Four sources are covered:

  • geoBoundaries (gbOpen) — per-country administrative boundaries from ADM0 to ADM5, fetched by ISO3 country code. CC-BY-4.0. Two-step: the API returns metadata whose gjDownloadURL points at the GeoJSON.
  • CGAZ (Comprehensive Global Admin Zones) — single seamless global layers at ADM0 / ADM1 / ADM2 (one file, every country). CC-BY-4.0.
  • Natural Earth — global cultural admin layers (countries, states / provinces) at 10m / 50m / 110m scales. Public domain.
  • US Census TIGER/Line — US states, counties, census tracts, and the nation outline, from the generalized cartographic-boundary (cb_) shapefiles. Public domain.
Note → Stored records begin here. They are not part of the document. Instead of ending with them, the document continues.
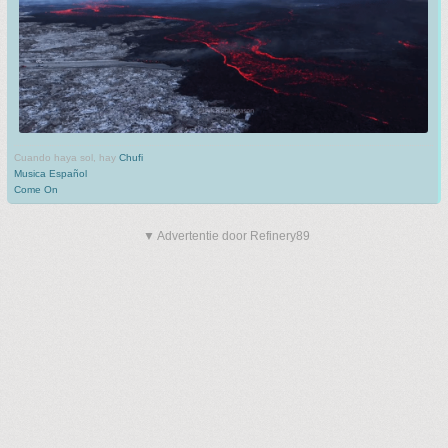
Cuando haya sol, hay
Chufi
Musica Español
Come On
▼ Advertentie door Refinery89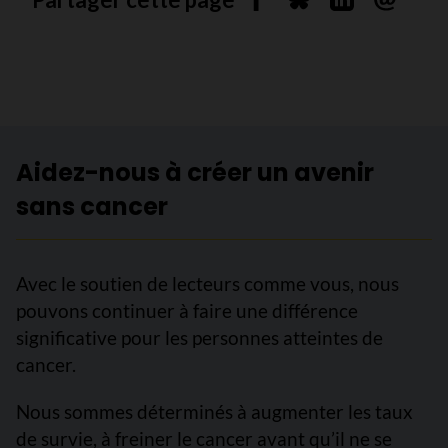
Partager sur Facebook
Partager sur Blues
Partager sur 
Envoyer 
Aidez-nous à créer un avenir
sans cancer
Avec le soutien de lecteurs comme vous, nous
pouvons continuer à faire une différence
significative pour les personnes atteintes de
cancer.
Nous sommes déterminés à augmenter les taux
de survie, à freiner le cancer avant qu’il ne se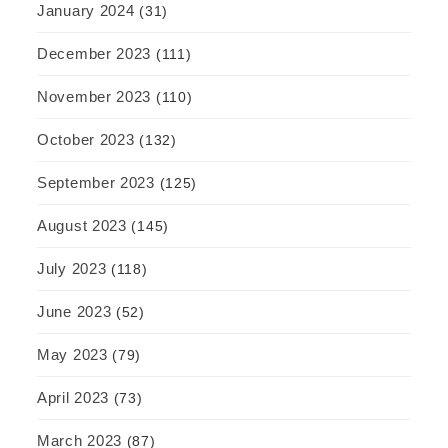
January 2024
(31)
December 2023
(111)
November 2023
(110)
October 2023
(132)
September 2023
(125)
August 2023
(145)
July 2023
(118)
June 2023
(52)
May 2023
(79)
April 2023
(73)
March 2023
(87)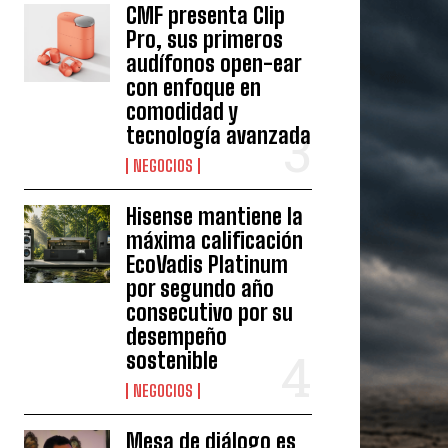
CMF presenta Clip
Pro, sus primeros
audífonos open-ear
con enfoque en
comodidad y
tecnología avanzada
NEGOCIOS
Hisense mantiene la
máxima calificación
EcoVadis Platinum
por segundo año
consecutivo por su
desempeño
sostenible
NEGOCIOS
Mesa de diálogo es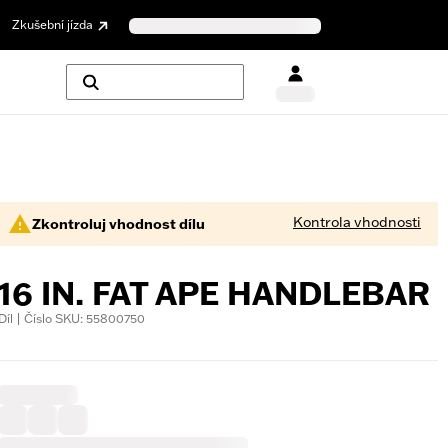
Zkušební jízda
Kontrola vhodnosti
Zkontroluj vhodnost dílu
16 IN. FAT APE HANDLEBAR
Díl | Číslo SKU: 55800750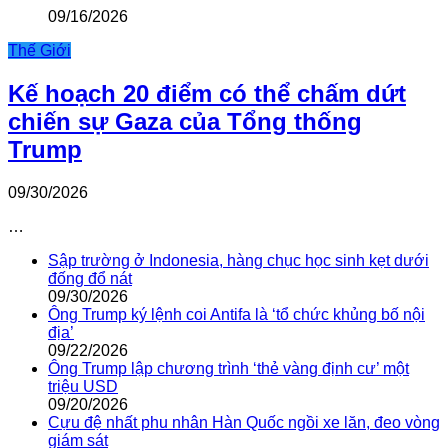
09/16/2026
Thế Giới
Kế hoạch 20 điểm có thể chấm dứt
chiến sự Gaza của Tổng thống
Trump
09/30/2026
…
Sập trường ở Indonesia, hàng chục học sinh kẹt dưới
đống đổ nát
09/30/2026
Ông Trump ký lệnh coi Antifa là ‘tổ chức khủng bố nội
địa’
09/22/2026
Ông Trump lập chương trình ‘thẻ vàng định cư’ một
triệu USD
09/20/2026
Cựu đệ nhất phu nhân Hàn Quốc ngồi xe lăn, đeo vòng
giám sát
This page orients the backend. For the hands-on walkthrough see Usage and the shipped dataset ids on the Available datasets page; the rendered API is the Reference page.

Why GADM is not here#

GADM is deliberately omitted. Its license forbids commercial use and redistribution, which is incompatible with shipping the data through an open tool. The four shipped sources are all CC-BY-4.0 or public domain, so they can be fetched and redistributed freely (with attribution where required). There is no plan to add GADM.

Three design points#

Vector output; aggregate= rejected#

admin declares OUTPUT_KIND = "vector". download() returns a pyramids.feature.collection.FeatureCollection of boundary polygons (and writes it to one vector file when a path is set). The EarthLens facade reads OUTPUT_KIND and rejects a non-None aggregate= with NotImplementedError — boundaries are not a gridded field.

No authentication#

All four sources are public, so there is no auth module and no extra SDK: the only dependencies are core requests and pyramids. On a successful fetch the backend logs the per-source license (geoBoundaries / CGAZ CC-BY-4.0; Natural Earth and TIGER public domain) so attribution is never lost.

Uniform EPSG:4326 output#

Sources arrive in different CRSs — TIGER in NAD83 (EPSG:4269), CGAZ in an unlabelled geographic-degree CRS, the rest in EPSG:4326. The backend normalises every result to EPSG:4326: a known non-4326 EPSG is reprojected, an unlabelled-but-geographic CRS (CGAZ) is declared 4326 without a transform, and a missing CRS is assumed WGS84. Every vector read goes through pyramids FeatureCollection.read_file — earthlens never reads a vector file with a bare geopandas.read_file.

How it works#

Each request names one (or more) dataset id(s) (via variables=) plus the selector that dataset needs:

from earthlens.earthlens import EarthLens

# geoBoundaries ADM1 for Kenya -> a FeatureCollection of 47 county polygons
fc = EarthLens(
    data_source="admin",
    variables=["geoboundaries:adm1"],
    country="KEN",
).download()

The selector is per provider: country= (ISO3) for geoBoundaries, an optional scale= for Natural Earth, an optional year= (and a state= FIPS code for the per-state tiger:tract) for TIGER; CGAZ is seamless and needs none. A missing required selector raises a clear ValueError.

What is not here (yet)#

An bbox= area-of-interest clip is a follow-on — the MVP returns the whole admin layer for the selector. Point sampling and raster output are out of scope; this is a pure vector backend.